* _TASK DESCRIPTION_
All entries below are to be retyped in full, precisely as they appear.
── DATASET ENTRIES ──
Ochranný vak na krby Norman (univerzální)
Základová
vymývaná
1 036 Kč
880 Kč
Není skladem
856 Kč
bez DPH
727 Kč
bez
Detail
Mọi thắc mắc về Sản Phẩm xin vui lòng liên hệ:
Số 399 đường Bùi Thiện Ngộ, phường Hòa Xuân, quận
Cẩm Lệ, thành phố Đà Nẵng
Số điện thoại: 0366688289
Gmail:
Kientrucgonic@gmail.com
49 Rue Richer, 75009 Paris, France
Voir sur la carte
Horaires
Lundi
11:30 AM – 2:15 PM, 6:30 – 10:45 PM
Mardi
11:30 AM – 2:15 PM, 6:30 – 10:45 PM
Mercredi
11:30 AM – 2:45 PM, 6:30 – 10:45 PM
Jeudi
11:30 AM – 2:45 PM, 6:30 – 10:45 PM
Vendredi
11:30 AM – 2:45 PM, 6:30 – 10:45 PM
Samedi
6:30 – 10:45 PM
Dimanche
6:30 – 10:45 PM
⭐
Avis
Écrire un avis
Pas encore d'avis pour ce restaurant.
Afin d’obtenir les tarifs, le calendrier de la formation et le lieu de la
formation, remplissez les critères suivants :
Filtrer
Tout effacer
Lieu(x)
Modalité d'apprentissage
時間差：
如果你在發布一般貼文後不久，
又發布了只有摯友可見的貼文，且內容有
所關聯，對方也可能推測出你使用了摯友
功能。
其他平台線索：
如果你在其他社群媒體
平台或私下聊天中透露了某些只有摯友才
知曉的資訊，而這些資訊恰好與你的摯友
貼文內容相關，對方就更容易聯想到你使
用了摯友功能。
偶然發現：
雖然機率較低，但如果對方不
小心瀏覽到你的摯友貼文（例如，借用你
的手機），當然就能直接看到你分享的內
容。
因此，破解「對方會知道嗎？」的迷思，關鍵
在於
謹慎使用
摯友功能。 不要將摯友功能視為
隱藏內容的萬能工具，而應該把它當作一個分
───
* _PROBLEM SOLUTION_
Ochranný vak na krby Norman (univerzální)
Základová
vymývaná
1 036 Kč
880 Kč
Není skladem
856 Kč
bez DPH
727 Kč
bez
Detail
Mọi thắc mắc về Sản Phẩm xin vui lòng liên hệ:
Số 399 đường Bùi Thiện Ngộ, phường Hòa Xuân, quận
Cẩm Lệ, thành phố Đà Nẵng
Số điện thoại: 0366688289
Gmail:
Kientrucgonic@gmail.com
49 Rue Richer, 75009 Paris, France
Voir sur la carte
Horaires
Lundi
11:30 AM – 2:15 PM, 6:30 – 10:45 PM
Mardi
11:30 AM – 2:15 PM, 6:30 – 10:45 PM
Mercredi
11:30 AM – 2:45 PM, 6:30 – 10:45 PM
Jeudi
11:30 AM – 2:45 PM, 6:30 – 10:45 PM
Vendredi
11:30 AM – 2:45 PM, 6:30 – 10:45 PM
Samedi
6:30 – 10:45 PM
Dimanche
6:30 – 10:45 PM
⭐
Avis
Écrire un avis
Pas encore d'avis pour ce restaurant.
Afin d’obtenir les tarifs, le calendrier de la formation et le lieu de la
formation, remplissez les critères suivants :
Filtrer
Tout effacer
Lieu(x)
Modalité d'apprentissage
時間差：
如果你在發布一般貼文後不久，
又發布了只有摯友可見的貼文，且內容有
所關聯，對方也可能推測出你使用了摯友
功能。
其他平台線索：
如果你在其他社群媒體
平台或私下聊天中透露了某些只有摯友才
知曉的資訊，而這些資訊恰好與你的摯友
貼文內容相關，對方就更容易聯想到你使
用了摯友功能。
偶然發現：
雖然機率較低，但如果對方不
小心瀏覽到你的摯友貼文（例如，借用你
的手機），當然就能直接看到你分享的內
容。
因此，破解「對方會知道嗎？」的迷思，關鍵
在於
謹慎使用
摯友功能。 不要將摯友功能視為
隱藏內容的萬能工具，而應該把它當作一個分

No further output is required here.